Val’s cell phone rang in the middle of the night. She grabbed it, green letters beaming from its face: Unknown.
“How’d you know about Jake? Is it on the news?”
Val sat up, blinking in the dark room. “No. Bernie tracked me down on Facebook and told me. Billy, are you OK?”
“I’m not dead, am I?” he replied harshly and Val took a deep breath. “It was my decision to make that detour. My decision and Jake’s the one who paid.”
Val felt a sudden heat fill her face, her eyes, her throat, her cheeks. “My God, don’t say that, you couldn’t have known about the IED. Billy, baby, please don’t blame yourself-“
“I don’t want to talk about it. And Bernie shouldn’t have told you. Dammit, I don’t need you all freaked out.”
His words sizzled through the distance between them. “Dammit, I don’t need you all freaked out”? Did he actually just say that? Her sensitive, non-cursing Billy? How had she somehow become a target because she wanted to make sure he was OK? She took a deep breath, feeling the edges of her own anger. “I know you and Jake were friends. I’m your wife; you can talk to me about anything.”
“Val, don’t try some analyst crap on me. You don’t understand. Let’s leave it at that.”

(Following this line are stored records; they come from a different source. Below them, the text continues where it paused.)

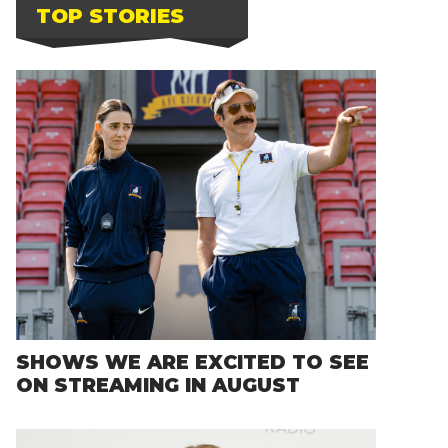
TOP STORIES
SHOWS WE ARE EXCITED TO SEE
ON STREAMING IN AUGUST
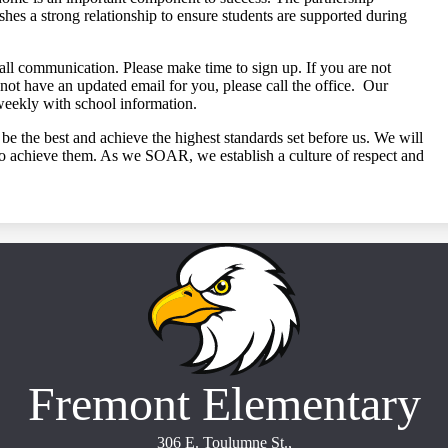
shes a strong relationship to ensure students are supported during
all communication. Please make time to sign up. If you are not
not have an updated email for you, please call the office. Our
weekly with school information.
be the best and achieve the highest standards set before us. We will
 to achieve them. As we SOAR, we establish a culture of respect and
Fremont Elementary
306 E. Toulumne St.,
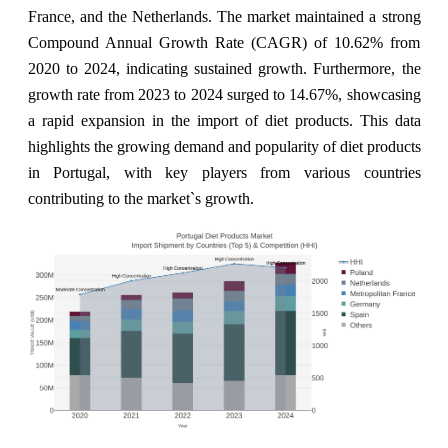
France, and the Netherlands. The market maintained a strong
Compound Annual Growth Rate (CAGR) of 10.62% from
2020 to 2024, indicating sustained growth. Furthermore, the
growth rate from 2023 to 2024 surged to 14.67%, showcasing
a rapid expansion in the import of diet products. This data
highlights the growing demand and popularity of diet products
in Portugal, with key players from various countries
contributing to the market`s growth.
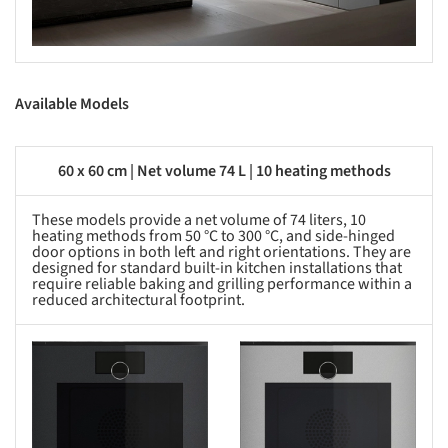
Available Models
60 x 60 cm | Net volume 74 L | 10 heating methods
These models provide a net volume of 74 liters, 10
heating methods from 50 °C to 300 °C, and side-hinged
door options in both left and right orientations. They are
designed for standard built-in kitchen installations that
require reliable baking and grilling performance within a
reduced architectural footprint.
s picture!
Save this picture!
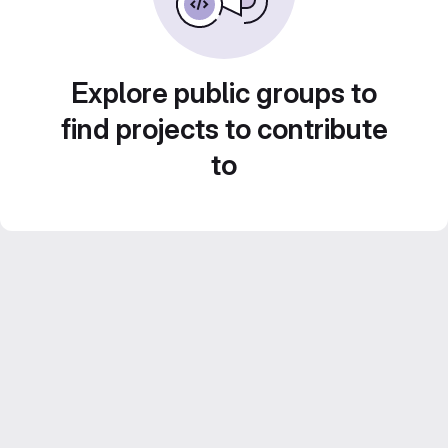
Explore public groups to
find projects to contribute
to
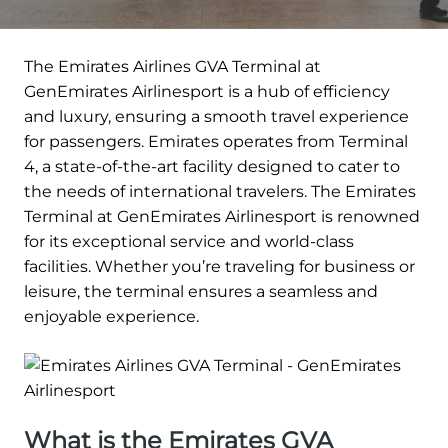
The Emirates Airlines GVA Terminal at
GenEmirates Airlinesport is a hub of efficiency
and luxury, ensuring a smooth travel experience
for passengers. Emirates operates from Terminal
4, a state-of-the-art facility designed to cater to
the needs of international travelers. The Emirates
Terminal at GenEmirates Airlinesport is renowned
for its exceptional service and world-class
facilities. Whether you’re traveling for business or
leisure, the terminal ensures a seamless and
enjoyable experience.
What is the Emirates GVA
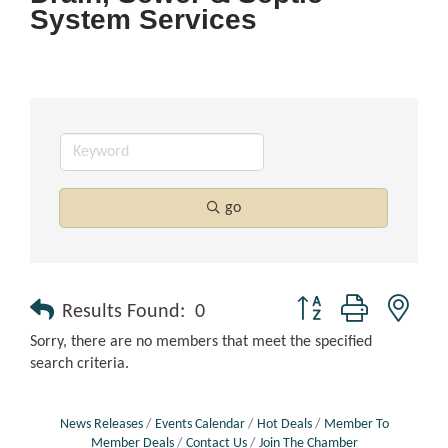
System Services
go
Button group with nest
Results Found:
0
Sorry, there are no members that meet the specified
search criteria.
News Releases
Events Calendar
Hot Deals
Member To
Member Deals
Contact Us
Join The Chamber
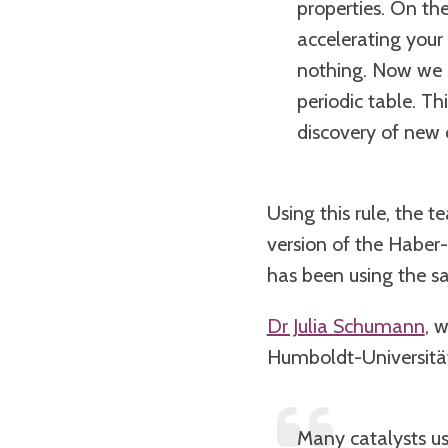
properties. On th
accelerating your
nothing. Now we c
periodic table. Th
discovery of new c
Using this rule, the 
version of the Haber-B
has been using the sa
Dr Julia Schumann
, 
Humboldt-Universität 
Many catalysts us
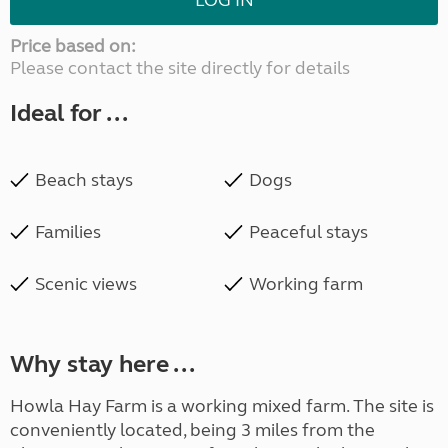
LOG IN
Price based on:
Please contact the site directly for details
Ideal for ...
Beach stays
Dogs
Families
Peaceful stays
Scenic views
Working farm
Why stay here ...
Howla Hay Farm is a working mixed farm. The site is
conveniently located, being 3 miles from the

She nodded silently. Billy was right, she didn’t understand. How could she ever know what her husband was feeling right now? How could she understand his loss and fear? He knew the men who had killed Jake were jubilant at the life they had ended, and were trying to kill more of Billy’s soldiers, trying to kill Billy himself. Every day he went beyond the wire, he was facing that nameless irrationality, that hatred of complete strangers. And every day he was aware that Jake Smalls was gone. Val had searched the Internet after getting Bernie’s message, trying to find out what to say to a soldier who had lost a buddy, and had been unable to find anything. Her sister Lucy gave her some phones numbers she’d gotten from her own redeployment briefs before Jim’s return, Military One Source, Military Family Life consultants, and Val vowed to call them first thing in the morning.
“You’re right, Billy, I can’t understand. But I’m here for you, just tell me you know that, OK?” She waited for him to strike out again, and if he needed to yell at someone, to rail against the death of his friend, Val would take it gladly.
Instead there was silence. Then she heard him take a ragged breath. The sound of Billy desperately trying not to cry made Val press her hand against her mouth.
“Yeah, I know,” he finally said. “I gotta go.”
“I love you-” she began and heard a grunt in reply before the phone went dead.
Val couldn’t remember the last time she had prayed, but she had a feeling no one upstairs was going to hold that against her; what were prayers for if not for the waiting wives of deployed soldiers? She thought of Billy, she thought of the weight he was carrying, the weight of Jake Smalls added to his Kevlar, his gun, his gear, his boots. She wondered about the other accumulated tragedies he had never told her about, all the losses becoming rocky and hard, like splinters rough and rubbing against the soft inside of the man she adored.
But Val knew she was strong enough to deal with his anger, to deal with his guilt, to deal with whatever he was bringing back with him. “Please bring him home,” Val whispered into her pillow. She said those words over and over again, losing the beginning and the end, until just the word “home” played in her mind, the most potent prayer she could think of, until she prayed herself to sleep.